What is the best Antivirus software ?

Its not always like 'catching' the virus, trojans, worms etc. You should consider how mauch system resources the scanner utilizes, How much cost per node, the licensing method etc. TrendMicro as long as I heard, it will stop 'protecting' if your license is expired!

Since 5 years we are using McAfee corporate edition (Mcafee Total Protection for the enterprise), I will give a 90 marks out of 100. The only area where am not satisfied is on Spam Killer, which is not so capable. Otherwise, its so stable for us.

Again, There is nothing BEST, most of the solutions may work better for you, as per your tuning and customizations.

Regards
Regards

Thanks all,
Well, since we already purchased NOD32, YES , we will continue using it. All I need is advise from you all, if NOD32 failed to detect future virus ( also applied to other AV), what should I do to stick to this AV ? What I want is sort of like "after-sale-service support" which I can go online and they will figure out what to do next etc etc. Is this service available for NOD32 ? I just started this product last 2 weeks, and so far we depend totally on the software capabilities.
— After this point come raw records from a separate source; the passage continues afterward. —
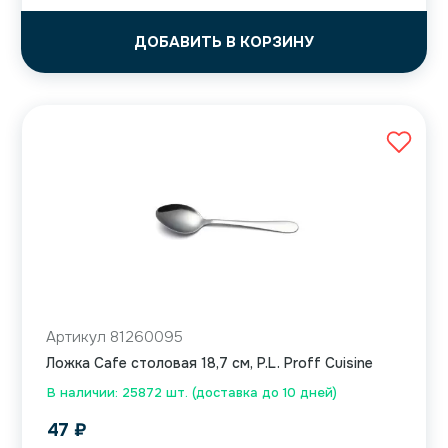
ДОБАВИТЬ В КОРЗИНУ
Артикул 81260095
Ложка Cafe столовая 18,7 см, P.L. Proff Cuisine
В наличии: 25872 шт. (доставка до 10 дней)
47
₽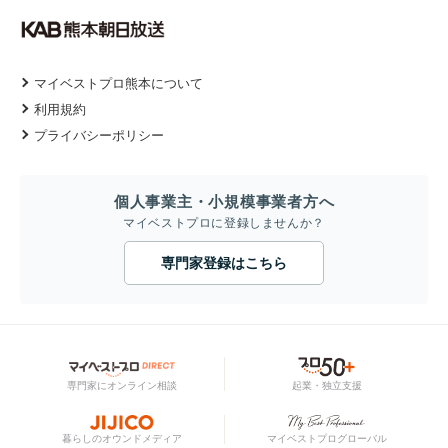
マイベストプロ熊本について
利用規約
プライバシーポリシー
個人事業主・小規模事業者方へ
マイベストプロに登録しませんか？
専門家登録はこちら
専門家にオンライン相談
起業・独立支援
暮らしのオウンドメディア
マイベストプログローバル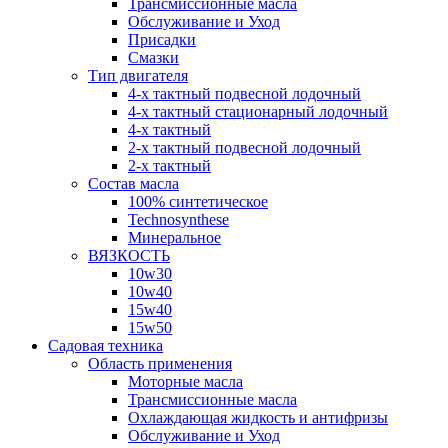
Трансмиссионные масла
Обслуживание и Уход
Присадки
Смазки
Тип двигателя
4-х тактный подвесной лодочный
4-х тактный стационарный лодочный
4-х тактный
2-х тактный подвесной лодочный
2-х тактный
Состав масла
100% синтетическое
Technosynthese
Минеральное
ВЯЗКОСТЬ
10w30
10w40
15w40
15w50
Садовая техника
Область применения
Моторные масла
Трансмиссионные масла
Охлаждающая жидкость и антифризы
Обслуживание и Уход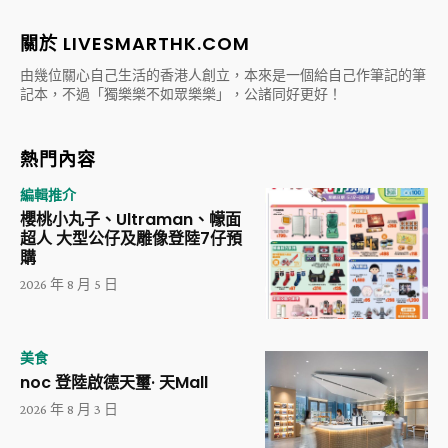
關於 LIVESMARTHK.COM
由幾位關心自己生活的香港人創立，本來是一個給自己作筆記的筆
記本，不過「獨樂樂不如眾樂樂」，公諸同好更好！
熱門內容
編輯推介
櫻桃小丸子、Ultraman、幪面
超人 大型公仔及雕像登陸7仔預
購
2026 年 8 月 5 日
美食
noc 登陸啟德天璽· 天Mall
2026 年 8 月 3 日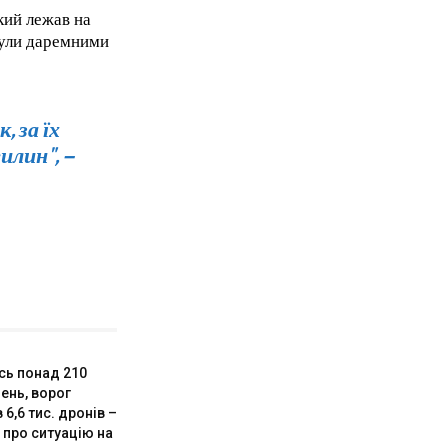
який лежав на
1-MONTH
 були даремними
/ month
eeing to this tier, you are billed
onth after the first one until you
, за їх
ut of the monthly subscription.
илин", –
сь понад 210
ень, ворог
 6,6 тис. дронів –
 про ситуацію на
Maybe some of you experienced similar problem and able to contact whatever your AV support to mitigate the problem. Also installing multiple type of AV will used up all PC resources esp RAM. It may also detect each other as a threat.

Sophos is one excellent company...I have been using this for a corporate network of 3000+ machines and every day i talk to them regarding one or the other issue..They support well...
They have a investigation software that when we run on a affected machine it collects all possible data.We can mail that file to them.They investigate it on there lab and get us the right solution..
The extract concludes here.